Records contained in a dataset:
+ + + + + + +

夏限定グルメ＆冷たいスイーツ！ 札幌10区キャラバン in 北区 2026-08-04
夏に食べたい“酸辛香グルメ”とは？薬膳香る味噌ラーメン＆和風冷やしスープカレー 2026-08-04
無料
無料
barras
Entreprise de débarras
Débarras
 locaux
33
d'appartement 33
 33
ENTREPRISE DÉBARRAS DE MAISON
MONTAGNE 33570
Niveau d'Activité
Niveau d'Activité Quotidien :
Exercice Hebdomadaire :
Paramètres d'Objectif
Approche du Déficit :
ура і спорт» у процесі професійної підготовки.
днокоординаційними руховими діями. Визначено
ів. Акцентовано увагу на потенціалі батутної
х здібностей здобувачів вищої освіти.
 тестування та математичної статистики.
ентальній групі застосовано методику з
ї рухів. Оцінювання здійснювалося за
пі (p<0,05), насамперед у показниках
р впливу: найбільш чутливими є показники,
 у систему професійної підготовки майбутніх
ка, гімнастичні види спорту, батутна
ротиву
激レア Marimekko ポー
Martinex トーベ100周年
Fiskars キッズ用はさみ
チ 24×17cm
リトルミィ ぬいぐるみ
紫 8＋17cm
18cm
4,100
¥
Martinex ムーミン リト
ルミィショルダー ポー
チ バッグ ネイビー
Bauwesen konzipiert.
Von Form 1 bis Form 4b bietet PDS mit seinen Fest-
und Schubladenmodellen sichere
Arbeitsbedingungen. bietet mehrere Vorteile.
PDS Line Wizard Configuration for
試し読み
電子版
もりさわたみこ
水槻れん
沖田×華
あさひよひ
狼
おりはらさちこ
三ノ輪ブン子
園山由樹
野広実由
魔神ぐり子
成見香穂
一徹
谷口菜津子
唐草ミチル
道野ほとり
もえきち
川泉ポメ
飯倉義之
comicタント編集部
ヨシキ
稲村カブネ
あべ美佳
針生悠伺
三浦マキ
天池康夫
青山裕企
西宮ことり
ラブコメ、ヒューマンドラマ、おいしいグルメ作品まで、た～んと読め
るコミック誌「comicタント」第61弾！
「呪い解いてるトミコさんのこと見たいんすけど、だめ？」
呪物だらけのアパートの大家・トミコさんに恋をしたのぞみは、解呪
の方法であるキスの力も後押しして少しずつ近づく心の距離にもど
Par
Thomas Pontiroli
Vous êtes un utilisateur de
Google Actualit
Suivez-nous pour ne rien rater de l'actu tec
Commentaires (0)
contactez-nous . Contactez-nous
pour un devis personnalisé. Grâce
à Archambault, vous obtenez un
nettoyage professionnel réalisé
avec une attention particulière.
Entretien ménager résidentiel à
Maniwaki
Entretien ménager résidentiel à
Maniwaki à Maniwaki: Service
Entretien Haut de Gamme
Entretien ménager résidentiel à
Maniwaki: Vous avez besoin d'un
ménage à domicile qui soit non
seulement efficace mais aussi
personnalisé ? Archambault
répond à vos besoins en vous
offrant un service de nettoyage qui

+ + + + + + +

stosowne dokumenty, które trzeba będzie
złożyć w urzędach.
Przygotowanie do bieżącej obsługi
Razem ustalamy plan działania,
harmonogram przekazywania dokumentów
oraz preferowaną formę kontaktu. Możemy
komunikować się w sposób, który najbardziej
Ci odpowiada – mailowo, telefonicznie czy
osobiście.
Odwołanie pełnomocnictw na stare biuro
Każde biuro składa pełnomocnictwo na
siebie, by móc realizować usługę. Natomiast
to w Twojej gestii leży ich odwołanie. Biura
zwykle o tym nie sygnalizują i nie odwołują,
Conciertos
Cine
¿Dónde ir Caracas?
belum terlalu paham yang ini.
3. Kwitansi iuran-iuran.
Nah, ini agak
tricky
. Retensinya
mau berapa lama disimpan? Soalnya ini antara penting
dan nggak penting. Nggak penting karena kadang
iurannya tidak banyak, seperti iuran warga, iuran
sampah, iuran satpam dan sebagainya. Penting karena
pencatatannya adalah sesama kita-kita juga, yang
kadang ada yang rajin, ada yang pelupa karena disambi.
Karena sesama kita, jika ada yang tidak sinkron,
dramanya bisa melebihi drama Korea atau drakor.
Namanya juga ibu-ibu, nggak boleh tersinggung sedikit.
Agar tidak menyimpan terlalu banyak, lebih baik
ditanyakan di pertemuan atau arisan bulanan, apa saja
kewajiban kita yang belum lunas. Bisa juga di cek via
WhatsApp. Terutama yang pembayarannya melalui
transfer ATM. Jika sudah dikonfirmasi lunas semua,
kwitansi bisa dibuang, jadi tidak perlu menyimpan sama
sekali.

+ + + + + + +

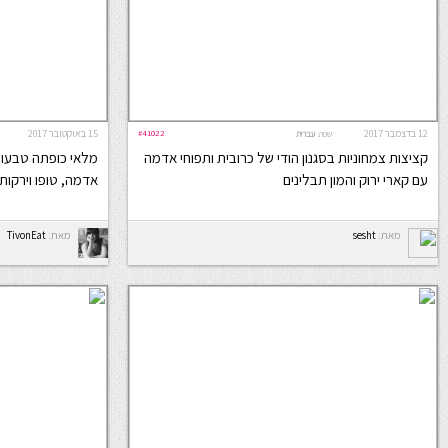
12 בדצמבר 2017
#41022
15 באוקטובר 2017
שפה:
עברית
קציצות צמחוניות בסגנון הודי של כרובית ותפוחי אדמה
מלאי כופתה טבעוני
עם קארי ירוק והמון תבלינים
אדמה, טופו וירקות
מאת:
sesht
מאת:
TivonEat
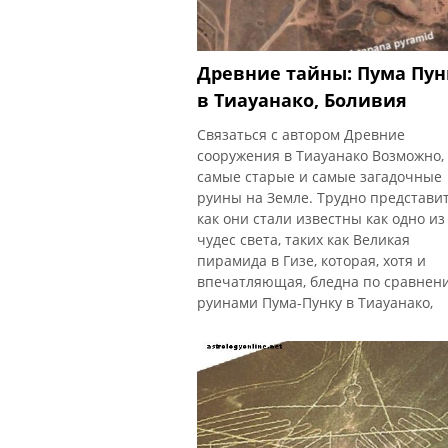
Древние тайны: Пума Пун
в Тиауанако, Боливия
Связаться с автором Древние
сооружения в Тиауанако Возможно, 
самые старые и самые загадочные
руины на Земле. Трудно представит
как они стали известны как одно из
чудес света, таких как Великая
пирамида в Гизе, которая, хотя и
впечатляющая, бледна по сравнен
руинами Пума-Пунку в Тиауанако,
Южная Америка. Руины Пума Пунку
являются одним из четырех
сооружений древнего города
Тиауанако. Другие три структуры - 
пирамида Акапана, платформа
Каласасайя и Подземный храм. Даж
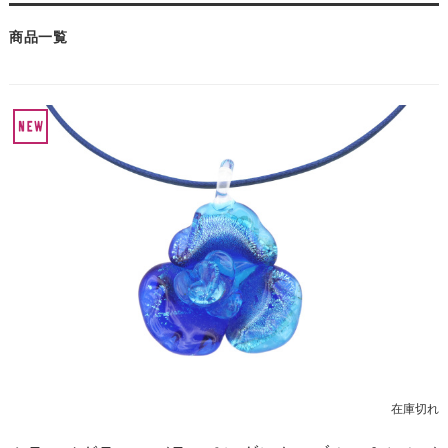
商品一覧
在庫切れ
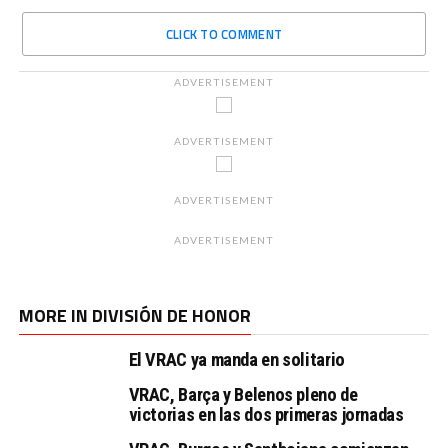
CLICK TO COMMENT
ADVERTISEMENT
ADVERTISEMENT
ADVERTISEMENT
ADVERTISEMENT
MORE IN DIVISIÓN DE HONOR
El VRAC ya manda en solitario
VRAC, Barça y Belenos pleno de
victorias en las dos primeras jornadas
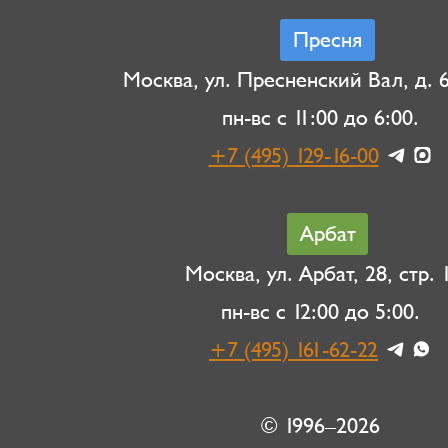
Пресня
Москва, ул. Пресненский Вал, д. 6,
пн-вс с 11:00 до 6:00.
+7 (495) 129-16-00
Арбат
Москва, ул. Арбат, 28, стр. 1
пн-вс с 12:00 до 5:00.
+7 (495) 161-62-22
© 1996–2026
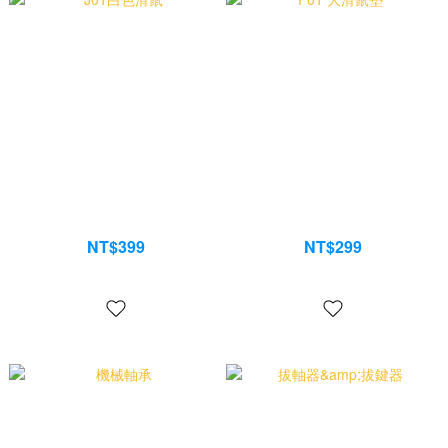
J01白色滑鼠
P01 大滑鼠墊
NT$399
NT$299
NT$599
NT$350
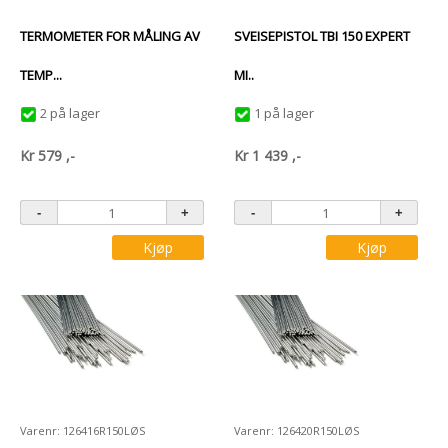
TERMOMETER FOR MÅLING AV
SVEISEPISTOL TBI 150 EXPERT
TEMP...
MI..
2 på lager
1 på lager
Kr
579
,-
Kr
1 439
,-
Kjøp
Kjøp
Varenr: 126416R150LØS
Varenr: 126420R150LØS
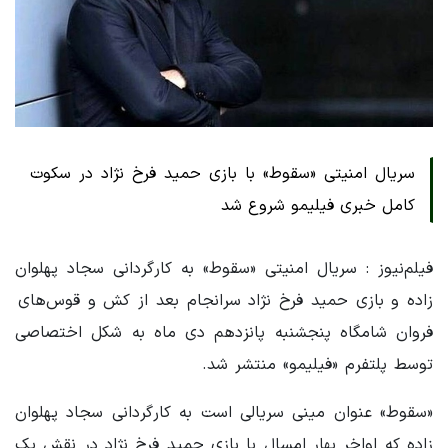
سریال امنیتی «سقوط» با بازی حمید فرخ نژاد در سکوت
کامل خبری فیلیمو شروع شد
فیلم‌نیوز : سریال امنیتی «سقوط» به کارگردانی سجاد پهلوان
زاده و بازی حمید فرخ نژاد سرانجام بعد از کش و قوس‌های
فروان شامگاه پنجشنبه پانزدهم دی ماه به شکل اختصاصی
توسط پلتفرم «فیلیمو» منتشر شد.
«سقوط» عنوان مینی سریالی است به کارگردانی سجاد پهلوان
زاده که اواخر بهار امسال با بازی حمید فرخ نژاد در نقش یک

+ + + + + + +

TRY IT: Across the data, how many lines have the word "Varenr" in them? Respond with the number alone.

WRITTEN ANSWER: 2